Gilles Ducarre — Group CISO / RSSI Responsable Cybersécurité, Michelin
Gilles Ducarre is responsible for global operational security across Michelin’s internal and external information systems, including large-scale web and SaaS estates and security coordination across hundreds of subsidiaries. His scope highlights operational leadership across digital governance, endpoint and connectivity security, IAM, secret/account management, attack surface protection, supplier monitoring, ransomware resilience, and post–red team action execution. He also references modern cloud security practices (including CSPM and multi-cloud security), compliance alignment, crisis simulations with executive involvement, and global programs such as privileged access management deployment—reflecting a practitioner profile grounded in both governance and hands-on operational execution at scale.

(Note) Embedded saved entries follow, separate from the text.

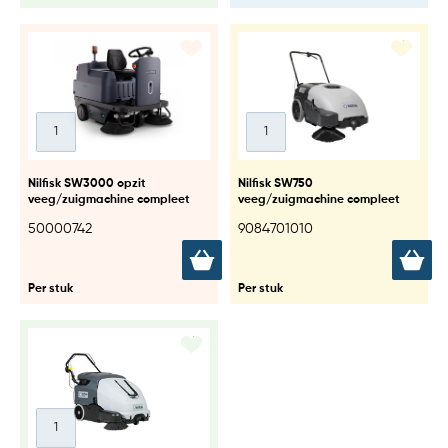
Nilfisk SW3000 opzit
Nilfisk SW750
veeg/zuigmachine compleet
veeg/zuigmachine compleet
50000742
9084701010
Per stuk
Per stuk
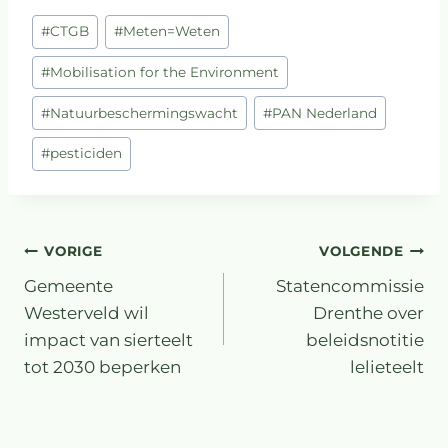
#
CTGB
#
Meten=Weten
#
Mobilisation for the Environment
#
Natuurbeschermingswacht
#
PAN Nederland
#
pesticiden
VORIGE
VOLGENDE
Gemeente
Statencommissie
Westerveld wil
Drenthe over
impact van sierteelt
beleidsnotitie
tot 2030 beperken
lelieteelt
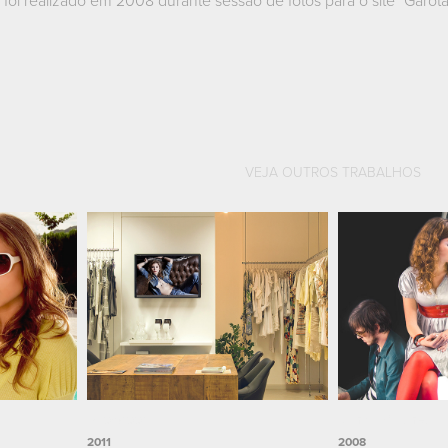
 foi realizado em 2008 durante sessão de fotos para o site "Garota
VEJA OUTROS TRABALHOS
Showroom
Banda Maltines
2011
2008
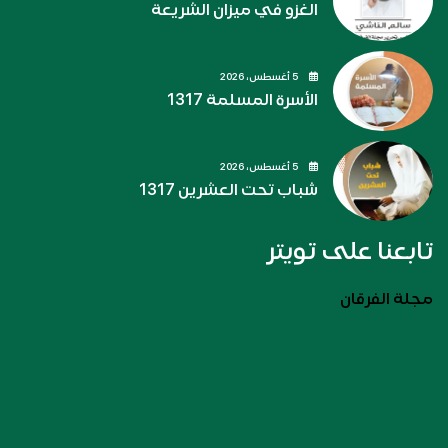
الغزو في ميزان الشريعة
5 أغسطس، 2026
الأسرة المسلمة 1317
5 أغسطس، 2026
شباب تحت العشرين 1317
تابعنا على تويتر
مجلة الفرقان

Nicolas Graslin — SVP Global CISO, Stellantis
Nicolas Graslin is SVP Global CISO at Stellantis, with an engineering and operations background spanning cybersecurity defense leadership and large-scale infrastructure and service management. Before joining Stellantis, he held senior cybersecurity operations leadership at Sopra Steria and led cybersecurity defense center responsibilities at Airbus, with additional CISO and security architecture leadership experience in aerospace organizations. His trajectory signals a blend of security operations, architecture, and enterprise IT service leadership—an increasingly important mix for global automotive groups operating across manufacturing, supply chain, and connected services.

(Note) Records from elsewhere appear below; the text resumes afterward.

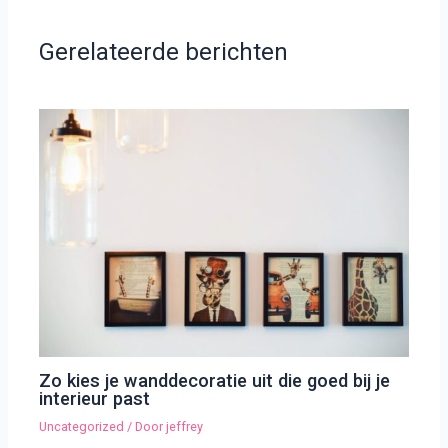
Gerelateerde berichten
Zo kies je wanddecoratie uit die goed bij je
interieur past
Uncategorized
/ Door
jeffrey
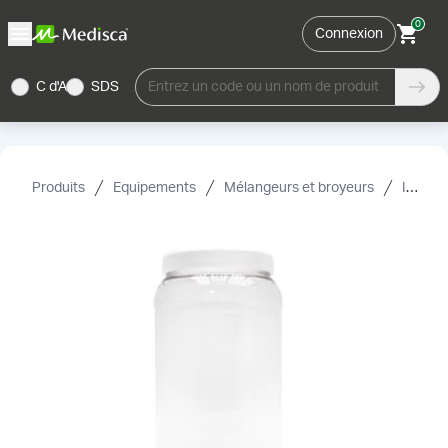
0
Connexion
C d'A
SDS
Entrez un code ou un nom de produit
Produits
Equipements
Mélangeurs et broyeurs
Inverseurs et accessoires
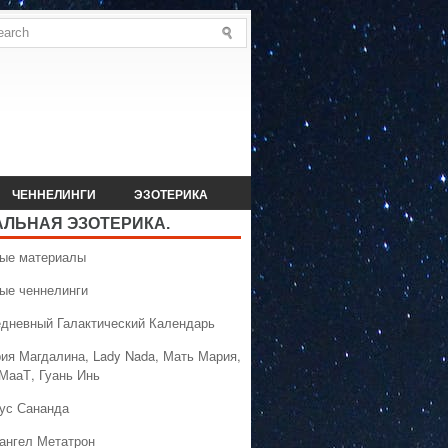
ЧЕННЕЛИНГИ
ЭЗОТЕРИКА
АЛЬНАЯ ЭЗОТЕРИКА.
вые материалы
вые ченнелинги
едневный Галактический Календарь
рия Магдалина, Lady Nada, Мать Мария,
 МааТ, Гуань Инь
сус Сананда
хангел Метатрон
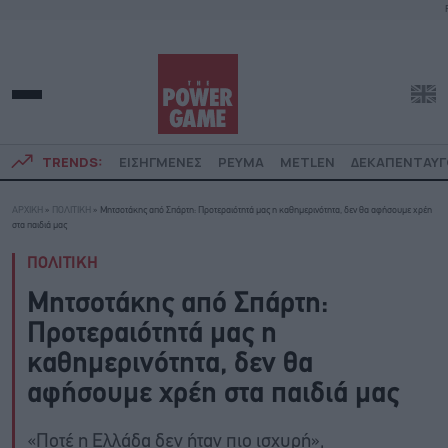
TRENDS:
ΕΙΣΗΓΜΕΝΕΣ
ΡΕΥΜΑ
METLEN
ΔΕΚΑΠΕΝΤΑΥ
ΑΡΧΙΚΗ
»
ΠΟΛΙΤΙΚΗ
»
Μητσοτάκης από Σπάρτη: Προτεραιότητά μας η καθημερινότητα, δεν θα αφήσουμε χρέη
στα παιδιά μας
ΠΟΛΙΤΙΚΗ
Μητσοτάκης από Σπάρτη:
Προτεραιότητά μας η
καθημερινότητα, δεν θα
αφήσουμε χρέη στα παιδιά μας
«Ποτέ η Ελλάδα δεν ήταν πιο ισχυρή»,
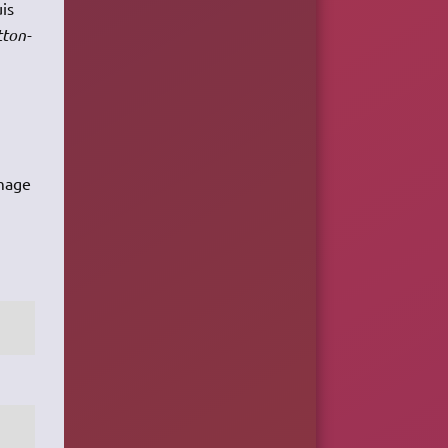
uis
tton-
umage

Israel Mouofo Minkam — CISO, Souffleries Aeroacoustiques Automobiles (S2A)
Israel Mouofo Minkam positions his work around assessing risk, identifying vulnerabilities, and integrating security into applications and systems to improve robustness. As CISO for S2A, he describes responsibility for defining and implementing cybersecurity strategy aligned to business objectives, managing infrastructure and application security projects, and driving cyber risk management and compliance against standards and frameworks such as TISAX, ISO 27001, and NIS-related requirements. He also highlights audit supervision, remediation tracking and reporting, SOC and monitoring improvement, cross-functional coordination for technical interventions, and security training and awareness—an end-to-end leadership scope suited to industrial and supplier environments.
Why France’s Automotive Cyber Leadership Matters
France’s automotive sector sits at the intersection of industrial operations, complex supplier ecosystems, and rapidly expanding digital attack surfaces—from plants and warehouses to connected services. The leaders featured here reflect a common thread: security programs that are governance-led, operationally grounded, and designed to scale across global footprints—exactly what the modern automotive environment demands.